Members: Jillian Ambrose, vocals; Eric Salczynski, bass; Steve Sonricker, guitar; Emi Thomas, synth; Christopher Thomas, drums
Who we talked to: Ambrose, 19
How did you guys meet/how long have you been performing together? Three-fifths of our members - our drummer, our bassist and our synth player - all went to Purdue University in Indiana. They met there, and they were in another band. After they graduated, they came out here to Pennsylvania and moved to Harrisburg. I don't know why, but they decided to. I am relatively new to the band. I just joined in March. I actually responded to a Craigslist ad. They were looking for a new vocalist because Emi, the synth player . . . was playing synth and singing at the same time and she wanted to . . . just focus on the synthesizer. I went through a round of auditions kind of like "American Idol," except a lot more laid-back and they chose me. We found (another guitarist) through Craigslist who actually moved here from Buffalo, N.Y., after he graduated. They're all super-fun.
Why were you looking for bands on Craigslist? I have grown up here in York. In high school, I was super into the acoustic scene. I used to play, like, solo gigs with Rich King Phil when they were around and Autumn's Rising . . . and Dana Alexandra. I was into that kind of music, but I've always wanted to be into, like, more of a rocking band. I decided to just look at Craigslist. I wasn't expecting anything, and . . . I found them. It was, like, perfect. I really wanted a band that took themselves seriously, but not too seriously. It's really hard to find a band that's looking for female vocalists.
Describe your sound and style. I've asked friends, like, what kind of bands they think we sound like, and a lot of people have said that we sound like The Get Up Kids with a female singer or, because of our synth sound, we sound a lot like Motion City Soundtrack. Other people have said Paramore, even though we're totally different. I think it's just the similarity with the girl singer and that kind of stuff.
What are your influences? We all have, like, a wide (range) of influences. (The band was) really into old Weezer stuff and The Get Up Kids and Saves The Day. I was a little bit younger, so during the time that they were listening to (those bands), I was listening to The Backstreet Boys and *NSYNC and that kind of stuff. I've learned a lot about music through my band.

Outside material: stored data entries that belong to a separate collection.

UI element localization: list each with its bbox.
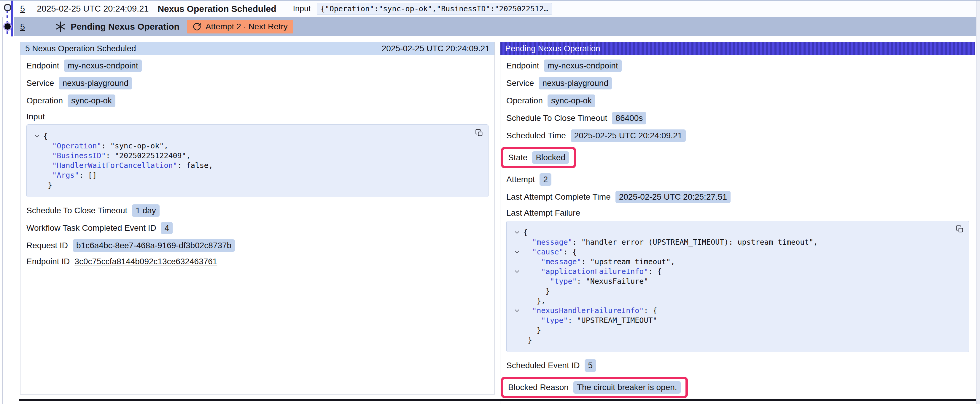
annotation-highlight: StateBlocked (501, 147, 576, 168)
field-label: Attempt (506, 175, 535, 184)
event-detail-panels: 5 Nexus Operation Scheduled 2025-02-25 U… (20, 42, 975, 404)
copy-icon[interactable] (956, 225, 964, 234)
pending-operation-panel: Pending Nexus Operation Endpointmy-nexus… (500, 42, 975, 404)
field-label: Operation (506, 96, 543, 105)
chevron-down-icon[interactable] (511, 266, 523, 276)
field-row: Servicenexus-playground (26, 77, 488, 89)
json-text: } (523, 335, 532, 345)
annotation-highlight: Blocked ReasonThe circuit breaker is ope… (501, 377, 688, 398)
json-text: "type": "NexusFailure" (523, 276, 648, 286)
field-label: Last Attempt Failure (506, 208, 580, 217)
json-text: "HandlerWaitForCancellation": false, (43, 160, 213, 170)
panel-timestamp: 2025-02-25 UTC 20:24:09.21 (382, 44, 490, 53)
left-border-line (2, 1, 3, 404)
json-line: "message": "upstream timeout", (511, 257, 963, 266)
field-value-badge: 2025-02-25 UTC 20:25:27.51 (616, 191, 730, 203)
chevron-spacer (31, 141, 43, 151)
field-row: Blocked ReasonThe circuit breaker is ope… (506, 377, 969, 398)
json-line: "message": "handler error (UPSTREAM_TIME… (511, 237, 963, 247)
json-text: "Operation": "sync-op-ok", (43, 141, 168, 151)
json-lines: {"Operation": "sync-op-ok","BusinessID":… (31, 131, 482, 190)
chevron-spacer (31, 170, 43, 180)
field-value-badge: 86400s (612, 112, 646, 124)
field-value-badge: b1c6a4bc-8ee7-468a-9169-df3b02c8737b (73, 239, 235, 252)
field-value-badge: my-nexus-endpoint (544, 60, 622, 72)
field-row: Operationsync-op-ok (506, 95, 969, 107)
json-text: } (523, 325, 541, 335)
chevron-spacer (31, 180, 43, 190)
field-label: Operation (26, 96, 63, 105)
field-row: Scheduled Time2025-02-25 UTC 20:24:09.21 (506, 130, 969, 142)
json-text: { (43, 131, 48, 141)
event-history-view: 5 2025-02-25 UTC 20:24:09.21 Nexus Opera… (0, 0, 980, 404)
field-label: Service (26, 79, 54, 88)
json-text: "applicationFailureInfo": { (523, 266, 662, 276)
json-text: "Args": [] (43, 170, 97, 180)
chevron-down-icon[interactable] (511, 228, 523, 237)
input-label: Input (293, 4, 311, 13)
chevron-down-icon[interactable] (511, 247, 523, 257)
chevron-spacer (31, 151, 43, 160)
scheduled-event-fields: Endpointmy-nexus-endpointServicenexus-pl… (21, 55, 495, 266)
field-row: Endpoint ID3c0c75ccfa8144b092c13ce632463… (26, 257, 488, 266)
field-row: Endpointmy-nexus-endpoint (506, 60, 969, 72)
json-text: }, (523, 296, 546, 306)
field-label: Endpoint (506, 61, 539, 70)
field-label: Blocked Reason (508, 383, 569, 392)
event-summary-row[interactable]: 5 2025-02-25 UTC 20:24:09.21 Nexus Opera… (0, 1, 976, 17)
field-row: Last Attempt Complete Time2025-02-25 UTC… (506, 191, 969, 203)
field-value-link[interactable]: 3c0c75ccfa8144b092c13ce632463761 (75, 257, 217, 266)
json-line: } (511, 335, 963, 345)
field-value-badge: sync-op-ok (547, 95, 595, 107)
pending-operation-fields: Endpointmy-nexus-endpointServicenexus-pl… (500, 55, 975, 398)
json-line: "applicationFailureInfo": { (511, 266, 963, 276)
chevron-spacer (511, 276, 523, 286)
json-text: "nexusHandlerFailureInfo": { (523, 306, 657, 315)
field-value-badge: nexus-playground (59, 77, 132, 89)
field-row: Scheduled Event ID5 (506, 359, 969, 372)
chevron-spacer (31, 160, 43, 170)
field-value-badge: nexus-playground (539, 77, 612, 89)
json-line: } (511, 286, 963, 296)
field-row: Servicenexus-playground (506, 77, 969, 89)
field-label: Schedule To Close Timeout (506, 113, 607, 123)
event-id-link[interactable]: 5 (20, 22, 25, 32)
json-text: "message": "handler error (UPSTREAM_TIME… (523, 237, 818, 247)
timeline-selection-bar (11, 1, 13, 36)
chevron-spacer (511, 296, 523, 306)
json-text: { (523, 228, 528, 237)
chevron-down-icon[interactable] (511, 306, 523, 315)
retry-icon (192, 22, 201, 31)
field-value-badge: 2 (539, 173, 551, 186)
pending-operation-title: Pending Nexus Operation (71, 22, 180, 32)
field-row: Input{"Operation": "sync-op-ok","Busines… (26, 112, 488, 197)
field-label: Endpoint ID (26, 257, 70, 266)
chevron-spacer (511, 325, 523, 335)
pending-operation-row[interactable]: 5 Pending Nexus Operation Attempt 2 · Ne… (14, 17, 976, 36)
chevron-spacer (511, 335, 523, 345)
retry-status-badge: Attempt 2 · Next Retry (187, 20, 293, 33)
timeline-node-open-icon (4, 4, 11, 11)
json-line: "type": "UPSTREAM_TIMEOUT" (511, 315, 963, 325)
field-value-badge: 4 (161, 222, 173, 234)
field-value-badge: 2025-02-25 UTC 20:24:09.21 (571, 130, 686, 142)
vertical-scrollbar[interactable] (976, 1, 980, 404)
copy-icon[interactable] (475, 129, 484, 138)
event-id-link[interactable]: 5 (20, 4, 25, 14)
field-label: Scheduled Time (506, 131, 566, 140)
chevron-spacer (511, 237, 523, 247)
chevron-down-icon[interactable] (31, 131, 43, 141)
chevron-spacer (511, 315, 523, 325)
json-line: "Args": [] (31, 170, 482, 180)
field-value-badge: Blocked (532, 151, 569, 164)
field-label: Last Attempt Complete Time (506, 192, 611, 202)
field-row: Workflow Task Completed Event ID4 (26, 222, 488, 234)
json-line: { (31, 131, 482, 141)
field-row: Schedule To Close Timeout1 day (26, 204, 488, 217)
field-label: Request ID (26, 241, 68, 250)
panel-title: Pending Nexus Operation (505, 44, 600, 53)
field-label: State (508, 153, 527, 162)
field-label: Endpoint (26, 61, 59, 70)
field-value-badge: 5 (585, 359, 597, 372)
json-text: } (523, 286, 550, 296)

Have you guys started playing out yet? In the past two months, we've actually been playing out a lot. We played in Philly and New York City a few weekends ago. We played The Champion Ship (in Lemoyne) not too long ago. It's just, like, right now, it's the holiday time (and) because we're from all different parts of the country, it's really hard to book gigs because everyone's going to go home for Christmas and Thanksgiving. Right now, we're actually working on writing more songs and recording demos and that kind of stuff. We're doing an acoustic show at the York Galleria Hot Topic (on Dec. 1).
Have you ever written music with a band before? It's very different from what I've grown used to. Our drummer Christopher . . . actually wrote all of the songs. He comes up with . . . an actual musical progression. Lately, he's been giving me the lyrics. We have a recorded demo and we have these lyrics, so I just have to fit the lyrics into a song and make up the melody. It's really kind of neat how our songs have been forming. I was actually used to just writing songs by myself, so it's a real big struggle working with a group. You have to learn how to compromise. Our drummer Christopher . . . runs a studio based out of Harrisburg, so we get to practice in a real studio and record anytime we want for free. Basically, what we do is we write a song and then we record it and then we release it for free (online).
What sets you guys apart from other local bands? We try to make sure the audience has a bunch of fun, even if we're playing for two people, which we have done in the past. We're big about high-fives. (At) every show that we do, we try to get the audience to get someone around them and high-five them to a beat.
What is a challenge for you? We played at a 21-and-up show (in Baltimore last month), and we just didn't really feel connected (to the audience). We decided a couple weeks ago that we were going to focus on booking only all-ages shows. We're just trying to find any venues regionally.